Many Americans now live in fear of a government they despise. They are right to be fearful and right to despise it. Our federal government as it now exists would have been unimaginable to the Founders, who envisioned a small executive under the personal administration of the president working alongside and constrained by a Congress and judicial branch, each of these constrained by the Constitution. Our federal leviathan is precisely what Washington and Jefferson warned of. With his European experience and vast reading, Professor Voegelin was able to place this phenomenon of government expansion in the context of the broader tendency that he labeled Gnosticism.
At its heart, Gnosticism is driven by a dangerous confidence in the power of humans to control the world in which they live. It is one thing to have created the wonders of modern medicine, the labor-saving technology of the computer, and the advances of modern-day agriculture. It is quite another to pretend that a small, unelected ruling elite, all of them educated at the same universities and sharing the same predilections, should presume to govern by edict and court order.
How will it be with a president who promises to go "much further," as Hillary Clinton did in the recent campaign? Obama's executive actions, as bad as they were, were just the preamble – testing the waters for a full-scale assault. The end form of progressive civilization will not be, as some assume, a nonviolent democratic welfare state.

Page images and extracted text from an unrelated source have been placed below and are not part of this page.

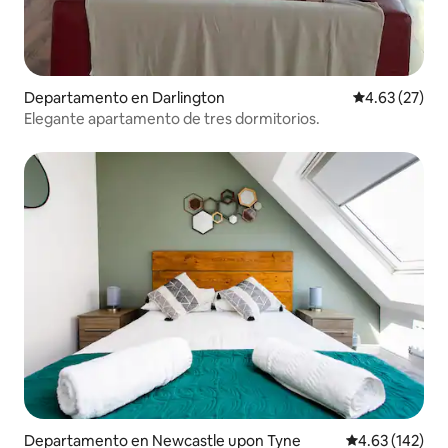
Departamento en Darlington
Calificación 
4.63 (27)
Elegante apartamento de tres dormitorios.
Departamento en Newcastle upon Tyne
Calificación p
4.63 (142)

It will be a vast government bureaucracy through which the State, turning its vast powers against the people, will govern all aspects of life.

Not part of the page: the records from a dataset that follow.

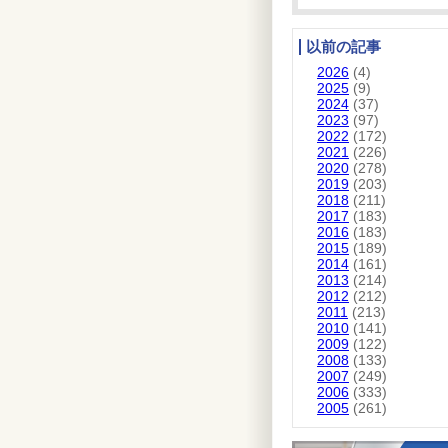
以前の記事
2026
(4)
2025
(9)
2024
(37)
2023
(97)
2022
(172)
2021
(226)
2020
(278)
2019
(203)
2018
(211)
2017
(183)
2016
(183)
2015
(189)
2014
(161)
2013
(214)
2012
(212)
2011
(213)
2010
(141)
2009
(122)
2008
(133)
2007
(249)
2006
(333)
2005
(261)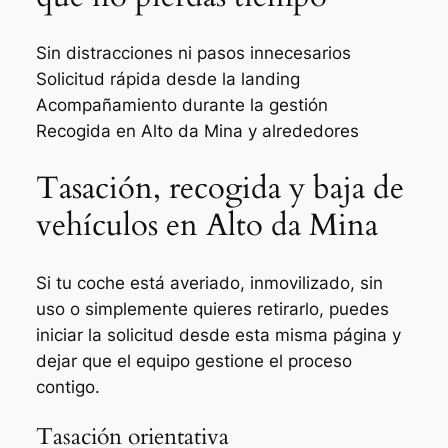
Sin distracciones ni pasos innecesarios
Solicitud rápida desde la landing
Acompañamiento durante la gestión
Recogida en Alto da Mina y alrededores
Tasación, recogida y baja de
vehículos en Alto da Mina
Si tu coche está averiado, inmovilizado, sin
uso o simplemente quieres retirarlo, puedes
iniciar la solicitud desde esta misma página y
dejar que el equipo gestione el proceso
contigo.
Tasación orientativa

The vehement reaction of the left to Trump's victory is evidence of how deeply engrained this vision of the future has become among progressives. It is foolish to imagine that, having poisoned half of our population, Gnostic activism will somehow dissipate under a Trump administration that itself betrays more than its share of Gnostic leanings. It is more likely that Gnosticism will continue to metastasize until it largely controls American political life. A full-blown progressive government, of which the Obama administration was a fair taste, would completely abandon constitutional limits in the service of what it deems the "higher purposes" of social equality or some other rationale. The particular rationale is irrelevant – power is what matters to progressives.

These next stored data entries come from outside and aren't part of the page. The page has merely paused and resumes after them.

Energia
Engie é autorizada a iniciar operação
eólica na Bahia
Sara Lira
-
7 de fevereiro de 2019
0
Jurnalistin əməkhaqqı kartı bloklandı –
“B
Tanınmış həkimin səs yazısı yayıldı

At that point, all constitutional liberties will have been lost, and we will subsist at the whim of a progressive elite dedicated to "perfecting" society, as they see it. That end point will constitute, as Voegelin predicted long ago based on his observation of earlier totalitarian movements, "the end form of progressive civilization." At that point, America will endure a catastrophe similar to what every other progressive state has done in the past. As Voegelin noted, "Gnostic politics is self-defeating in so far as its disregard for the structure of reality leads to continuous warfare" (quoted in Enrico Peppe, "Eric Voegelin: Science, Politics, and Gnosticism," The Intellectual Conservative, November 2, 2003). Following the catastrophe, with "the change of generations," Voegelin believed, Gnosticism might at last be abandoned. That was one alternative. The other was "horrible physical destruction" and unpredictable and ominous alterations in the social order.
Gnostic politics leads inevitably to "warfare" of one sort or another. Is not America, now divided into two great factions, already at war? In the end, Gnosticism triggers a debacle, and what follows, as Voegelin understood, is unpredictable. This, I fear, is the tragic path of American life over the next thirty years.